Viaggio in Cina tra il grigio del cielo e i colori dell'autunno
Scritto da: giubren
pechino e dintorni
Partenza il: 19/10/2014
Ritorno il: 02/11/2014
Viaggiatori: 2
Spesa: 2000 €
E’ ormai sera quando raggiungiamo gli hutong del quartiere Dongcheng. Lungo Nanluoguxiang, nei pressi dell’omonima stazione della metropolitana, brulicano esercizi commerciali e ristoranti. La via è illuminata da lanterne e fiancheggiata dai salici piangenti… forse è proprio la commercializzazione dell’area che ha salvato il quartiere dalle ruspe e che lo rende ai miei occhi ancora familiare e riconoscibile a distanza di anni. Sono di nuovo a Pechino… nell’aprile del 2006 la città era prossima all’apertura delle Olimpiadi e molti monumenti erano ai restauri o chiusi all’accesso dei visitatori. La modernizzazione ebbe in quel periodo un’ulteriore accelerazione e molti edifici tradizionali venivano rasi al suolo per edificare mostri in vetrocemento… ma ecco, arriviamo al nostro albergo di stile tradizionale, un tempo residenza di un generale dell’epoca Qing e da 20 anni adattato per accogliere i turisti stranieri. Il Banchang hutong è rimasto esattamente come lo ricordavo anche se sono aumentate le macchine parcheggiate a fatica ai suoi lati. Le lanterne all’ingresso sono sempre al loro posto… nessun lavoro di ristrutturazione è stato intrapreso nonostante una certa patina di trascuratezza, l’atmosfera e la tranquillità dei cortili interni è esattamente quella che mi era rimasta impressa e che sono stato felice di ritrovare.

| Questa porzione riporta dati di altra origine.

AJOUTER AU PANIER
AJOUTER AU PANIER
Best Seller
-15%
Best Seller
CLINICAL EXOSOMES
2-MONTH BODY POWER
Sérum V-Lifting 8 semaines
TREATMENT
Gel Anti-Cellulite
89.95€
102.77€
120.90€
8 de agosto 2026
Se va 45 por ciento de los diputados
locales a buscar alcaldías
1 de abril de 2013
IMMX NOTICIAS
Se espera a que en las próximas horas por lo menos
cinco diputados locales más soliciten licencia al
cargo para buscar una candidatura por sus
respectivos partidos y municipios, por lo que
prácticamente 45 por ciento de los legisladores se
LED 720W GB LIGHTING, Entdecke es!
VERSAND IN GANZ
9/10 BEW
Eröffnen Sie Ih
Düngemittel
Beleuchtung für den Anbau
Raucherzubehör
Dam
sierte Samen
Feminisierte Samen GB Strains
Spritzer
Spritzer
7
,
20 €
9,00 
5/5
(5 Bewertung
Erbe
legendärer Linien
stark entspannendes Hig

Difficilmente le altre città dell’Estremo Oriente possono rivaleggiare con Pechino, capitale per secoli dell’Impero di Mezzo sotto diverse dinastie che da qui governavano un territorio vastissimo, influenzando culturalmente i Paesi vicini. Con la caduta della dinastia mancese dei Qing nel 1911, la nuova capitale della Cina repubblicana venne spostata a Nanchino e Pechino continuò a vivere indisturbata al ritmo delle tradizioni ancestrali fino al 1959. Persino gli occupanti giapponesi non osarono profanarla durante il secondo conflitto mondiale, ma grandi cambiamenti furono inevitabili quando i comunisti di Mao la scelsero quale loro sede di governo. Similmente a quanto accadeva in passato con l’avvicendamento delle dinastie, la capitale doveva rispecchiare la nuova ideologia dominante, per cui la vecchia cultura doveva essere cancellata assieme a tutti quegli edifici e strutture che potessero tramandarla ai posteri. Le tracce del passato tuttavia sono ancora numerose, sia in città che nei suoi dintorni, per cui difficilmente si può esplorare l’area della capitale in pochi giorni.

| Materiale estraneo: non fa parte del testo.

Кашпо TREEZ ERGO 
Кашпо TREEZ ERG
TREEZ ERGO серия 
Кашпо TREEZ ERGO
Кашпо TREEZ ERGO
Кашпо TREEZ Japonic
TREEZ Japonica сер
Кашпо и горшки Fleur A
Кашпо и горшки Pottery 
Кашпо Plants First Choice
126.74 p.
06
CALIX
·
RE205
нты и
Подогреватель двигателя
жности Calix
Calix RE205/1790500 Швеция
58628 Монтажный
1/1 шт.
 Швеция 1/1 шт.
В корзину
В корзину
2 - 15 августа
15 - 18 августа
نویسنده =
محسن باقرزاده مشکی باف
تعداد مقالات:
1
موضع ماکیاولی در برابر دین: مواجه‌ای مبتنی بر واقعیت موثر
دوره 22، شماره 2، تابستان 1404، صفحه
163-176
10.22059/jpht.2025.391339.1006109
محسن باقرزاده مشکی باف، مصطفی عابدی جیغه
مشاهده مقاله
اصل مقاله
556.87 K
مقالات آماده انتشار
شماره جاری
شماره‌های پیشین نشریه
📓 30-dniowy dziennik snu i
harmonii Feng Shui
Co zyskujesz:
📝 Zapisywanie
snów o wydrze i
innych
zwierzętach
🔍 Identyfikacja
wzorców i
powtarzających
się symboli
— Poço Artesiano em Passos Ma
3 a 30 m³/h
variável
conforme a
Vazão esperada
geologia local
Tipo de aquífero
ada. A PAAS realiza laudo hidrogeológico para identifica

Iniziamo le visite dal cuore antico di Pechino: la Città Proibita. E’ un giorno infrasettimanale, tutte le guide sconsigliano di recarsi in questo luogo durante i fine settimana per l’enorme afflusso di gente. Nonostante questo, si forma rapidamente una calca soffocante in attesa di superare i controlli di polizia che passano al metal detector tutte le borse dei visitatori. Da quando è esplosa una bomba dinnanzi la Porta Tien an Men a seguito di un attentato rivendicato dagli indipendentisti Iuguri, anche per accedere alla omonima piazza (la più grande del mondo) bisogna attendere pazientemente l’esecuzione di questi controlli che sono stati estesi agli accessi di ogni stazione della metropolitana.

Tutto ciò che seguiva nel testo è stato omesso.